Is this a bad sign on Day One? Is it too early to be feeling stiff already? Isn't yoga supposed ot make you feel better? Hmmmm.

Well, at least it's done and I MADE IT THROUGH. Day One is done and I am here to tell about it. Even though I shouldn't be. Telling about it, that is...not "being here."

I found myself thinking during class tonight...and I realize I'm not supposed to "think," but I couldn't help it. BIKRAM was teaching!! There were 300 people in the room! THREE HUNDRED. (The other 60 are stranded in Europe due to the volcanic ash and will be arriving by the end of this week, we are told.) All of us from all over the WORLD are gathered in this room with a common goal and hopefully in nine weeks, we'll all be certified to start teaching! How much distraction can a person take?? And I was in about the fifth row and couldn't see myself in the mirror, so I had a hard time focusing. And I had a headache. But it's not like I could opt out. "I have a headache...I don't think I'll go to class today."

Not an option.

So, I found myself thinking of those that have done this before me and if they can do it, maybe I can too. I found myself thinking about my teachers who have influenced me and encouraged me saying that I could do it. They all did it and if they believe in me, then I should just relax and believe in me too. So, I had this conversation in my head during class (again....I know...the thinking is a problem...I have nine weeks to work it out) and that sort of got me through.

That, and I really DID "take it easy, Honey" like Bikram said to do.

So, is it too early to start feeling stiff and sore and tired? I don't think so. Might as well get it all started. Dive right in. One day at a time, one class at a time, one posture at a time, one sore muscle at a time. Just like 90 minute class. One breath at a time. Taking the positive spin on this...it will help me to force myself to take it easy for this first week while I'm still getting used to the routine.

Speaking of the "positive spin" makes me recall a few quotes from our orientation today. I found them extremely interesting, and of course, due to memory issues, I want to record them for my future self.

"Negative energy is nine times more powerful than positive energy." So, get RID of the negative energy. Leave it outside. Way outside. Like, wherever you came from. Leave it all behind you. Don't bring it with you, don't hang around others who exude it, leave it.

"Doing it ninety-nine percent right still equals WRONG." And don't you go thinking that one hundred percent right is good either. 110%...okay.

"There is no limit to good. You can never have too much good, can you?" Think about that one...interesting. "What's the worst thing will happen to you? You die. That is the limit of the worst thing. The end. Bad has a limit."

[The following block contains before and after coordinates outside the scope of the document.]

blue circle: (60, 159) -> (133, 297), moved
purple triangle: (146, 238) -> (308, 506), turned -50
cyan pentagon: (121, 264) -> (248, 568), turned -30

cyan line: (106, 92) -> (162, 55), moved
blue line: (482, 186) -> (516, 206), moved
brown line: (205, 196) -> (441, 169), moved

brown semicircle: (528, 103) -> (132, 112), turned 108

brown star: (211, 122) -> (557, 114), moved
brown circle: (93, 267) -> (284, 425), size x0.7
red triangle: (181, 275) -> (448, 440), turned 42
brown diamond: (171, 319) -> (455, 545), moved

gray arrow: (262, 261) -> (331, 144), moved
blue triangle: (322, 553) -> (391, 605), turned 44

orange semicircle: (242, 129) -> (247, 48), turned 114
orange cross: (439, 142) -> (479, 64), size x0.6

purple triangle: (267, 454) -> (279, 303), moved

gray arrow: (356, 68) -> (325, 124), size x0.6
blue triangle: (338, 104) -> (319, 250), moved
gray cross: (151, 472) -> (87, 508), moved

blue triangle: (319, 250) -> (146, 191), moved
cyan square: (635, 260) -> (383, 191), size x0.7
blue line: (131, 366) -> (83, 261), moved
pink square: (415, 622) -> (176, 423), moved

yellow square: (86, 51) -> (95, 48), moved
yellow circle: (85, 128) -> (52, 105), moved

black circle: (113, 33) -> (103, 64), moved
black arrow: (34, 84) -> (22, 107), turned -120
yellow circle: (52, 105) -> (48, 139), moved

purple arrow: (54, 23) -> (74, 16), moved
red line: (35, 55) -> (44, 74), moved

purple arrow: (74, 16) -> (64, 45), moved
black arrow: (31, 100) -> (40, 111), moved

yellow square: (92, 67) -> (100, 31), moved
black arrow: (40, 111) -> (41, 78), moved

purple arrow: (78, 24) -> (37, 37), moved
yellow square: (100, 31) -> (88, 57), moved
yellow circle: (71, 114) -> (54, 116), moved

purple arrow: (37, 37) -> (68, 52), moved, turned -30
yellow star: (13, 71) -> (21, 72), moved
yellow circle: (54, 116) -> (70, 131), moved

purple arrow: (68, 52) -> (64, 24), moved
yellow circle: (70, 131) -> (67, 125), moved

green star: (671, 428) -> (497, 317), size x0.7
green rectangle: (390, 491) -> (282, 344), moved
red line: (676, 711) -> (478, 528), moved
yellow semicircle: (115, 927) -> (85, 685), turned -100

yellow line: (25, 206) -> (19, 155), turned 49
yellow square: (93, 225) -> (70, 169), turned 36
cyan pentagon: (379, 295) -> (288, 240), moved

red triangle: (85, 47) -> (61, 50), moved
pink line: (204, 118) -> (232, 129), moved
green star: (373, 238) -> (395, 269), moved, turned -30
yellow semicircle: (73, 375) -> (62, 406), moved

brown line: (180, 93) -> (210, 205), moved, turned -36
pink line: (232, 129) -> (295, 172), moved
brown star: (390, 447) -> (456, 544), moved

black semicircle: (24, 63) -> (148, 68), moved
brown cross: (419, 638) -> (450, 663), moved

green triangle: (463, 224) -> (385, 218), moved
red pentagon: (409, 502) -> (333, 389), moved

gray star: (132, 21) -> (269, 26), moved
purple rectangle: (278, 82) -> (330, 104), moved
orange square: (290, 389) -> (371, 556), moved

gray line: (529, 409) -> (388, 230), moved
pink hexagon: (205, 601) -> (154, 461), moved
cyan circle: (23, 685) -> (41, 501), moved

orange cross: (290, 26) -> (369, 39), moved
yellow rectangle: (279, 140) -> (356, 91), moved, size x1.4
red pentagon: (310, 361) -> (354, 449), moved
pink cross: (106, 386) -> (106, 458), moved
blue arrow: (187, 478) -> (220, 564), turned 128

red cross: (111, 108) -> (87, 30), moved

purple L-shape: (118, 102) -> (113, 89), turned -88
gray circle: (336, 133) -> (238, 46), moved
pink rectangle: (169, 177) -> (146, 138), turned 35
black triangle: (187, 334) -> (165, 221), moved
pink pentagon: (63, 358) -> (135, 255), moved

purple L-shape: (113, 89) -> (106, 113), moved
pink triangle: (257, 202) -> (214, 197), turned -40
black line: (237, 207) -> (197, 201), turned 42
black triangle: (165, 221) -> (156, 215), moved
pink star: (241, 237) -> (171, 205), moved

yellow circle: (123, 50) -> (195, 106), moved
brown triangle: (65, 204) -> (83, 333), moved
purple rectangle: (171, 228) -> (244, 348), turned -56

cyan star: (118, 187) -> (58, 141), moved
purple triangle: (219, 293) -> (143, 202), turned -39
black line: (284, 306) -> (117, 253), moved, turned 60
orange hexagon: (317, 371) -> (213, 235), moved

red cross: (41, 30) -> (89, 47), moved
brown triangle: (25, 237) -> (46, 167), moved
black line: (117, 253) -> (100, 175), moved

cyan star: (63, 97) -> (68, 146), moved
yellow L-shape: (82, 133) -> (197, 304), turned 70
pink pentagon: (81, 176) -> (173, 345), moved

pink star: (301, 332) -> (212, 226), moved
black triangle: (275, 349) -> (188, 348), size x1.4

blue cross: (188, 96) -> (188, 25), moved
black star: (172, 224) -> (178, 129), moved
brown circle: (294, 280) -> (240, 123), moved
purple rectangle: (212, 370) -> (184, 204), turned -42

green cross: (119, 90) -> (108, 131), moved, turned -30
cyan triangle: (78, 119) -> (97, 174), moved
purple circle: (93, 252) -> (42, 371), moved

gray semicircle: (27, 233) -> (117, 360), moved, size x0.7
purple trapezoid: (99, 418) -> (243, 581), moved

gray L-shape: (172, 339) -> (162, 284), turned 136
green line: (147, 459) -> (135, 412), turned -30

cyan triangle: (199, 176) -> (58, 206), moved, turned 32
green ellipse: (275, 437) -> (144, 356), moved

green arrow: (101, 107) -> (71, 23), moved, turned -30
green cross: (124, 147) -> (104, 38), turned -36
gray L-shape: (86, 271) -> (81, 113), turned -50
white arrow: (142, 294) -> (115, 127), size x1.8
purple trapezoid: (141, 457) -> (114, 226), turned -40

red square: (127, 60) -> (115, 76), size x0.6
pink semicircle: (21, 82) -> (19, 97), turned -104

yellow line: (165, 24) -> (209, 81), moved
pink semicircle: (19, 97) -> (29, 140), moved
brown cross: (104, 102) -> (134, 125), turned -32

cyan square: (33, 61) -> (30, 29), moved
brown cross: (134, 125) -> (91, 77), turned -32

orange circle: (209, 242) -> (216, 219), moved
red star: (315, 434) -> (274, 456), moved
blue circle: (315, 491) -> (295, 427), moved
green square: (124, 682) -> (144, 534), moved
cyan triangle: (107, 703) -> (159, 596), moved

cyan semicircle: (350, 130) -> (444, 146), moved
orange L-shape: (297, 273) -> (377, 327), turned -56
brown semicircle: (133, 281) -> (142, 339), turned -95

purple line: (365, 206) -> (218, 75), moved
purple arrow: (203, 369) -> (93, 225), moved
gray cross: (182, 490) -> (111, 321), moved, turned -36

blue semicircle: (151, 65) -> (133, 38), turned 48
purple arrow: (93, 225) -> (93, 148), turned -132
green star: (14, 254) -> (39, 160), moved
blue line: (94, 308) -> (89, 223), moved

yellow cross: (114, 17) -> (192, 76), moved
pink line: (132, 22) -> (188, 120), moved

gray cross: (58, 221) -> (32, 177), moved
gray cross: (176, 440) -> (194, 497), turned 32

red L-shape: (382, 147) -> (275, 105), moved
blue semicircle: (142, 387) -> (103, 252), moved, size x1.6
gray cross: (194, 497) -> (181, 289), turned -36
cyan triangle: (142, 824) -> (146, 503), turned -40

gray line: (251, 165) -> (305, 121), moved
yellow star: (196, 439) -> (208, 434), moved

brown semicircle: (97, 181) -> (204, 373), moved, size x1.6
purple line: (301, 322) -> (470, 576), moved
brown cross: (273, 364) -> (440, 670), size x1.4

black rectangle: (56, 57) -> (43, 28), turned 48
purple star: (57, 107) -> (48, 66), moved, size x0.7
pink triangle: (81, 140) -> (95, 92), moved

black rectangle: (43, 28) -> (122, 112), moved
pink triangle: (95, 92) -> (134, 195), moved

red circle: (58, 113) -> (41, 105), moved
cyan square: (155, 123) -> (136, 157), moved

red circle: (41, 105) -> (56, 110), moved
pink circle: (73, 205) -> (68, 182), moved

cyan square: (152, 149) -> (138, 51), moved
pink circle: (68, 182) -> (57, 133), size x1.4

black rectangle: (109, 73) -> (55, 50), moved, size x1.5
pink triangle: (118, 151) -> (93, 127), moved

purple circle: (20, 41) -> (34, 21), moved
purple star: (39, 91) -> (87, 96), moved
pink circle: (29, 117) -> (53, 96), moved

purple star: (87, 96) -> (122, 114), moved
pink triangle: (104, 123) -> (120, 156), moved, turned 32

"You think they are missing you at home? NO ONE is missing you. They are glad you're gone!!" This one got a big laugh, I imagine, because all of us are most likely control freaks and those we've left behind are now released from our constant watchful and controlling ways. I know I had a good laugh at this point in the lecture.

So, is it too early for soreness and fatigue after just Day One...where they took it easy on us?

Doesn't matter is it's too early or not.

That's just the way it is.


1 comment:

  1. Hey Marcia! This is Amy, from class at Stony Point. I finally got a chance to sit down and read your posts. I'm glad you're making an exception to the "no blogging" rule. It's great to read your stories! Hope you're hanging in there! We're all thinking about you, and your name still comes up FREQUENTLY, so I'm not so sure about the "no one is missing you" thing, but hey--who I am to contradict Bikram?! Anyway, take care. Thinking about you here in Richmond!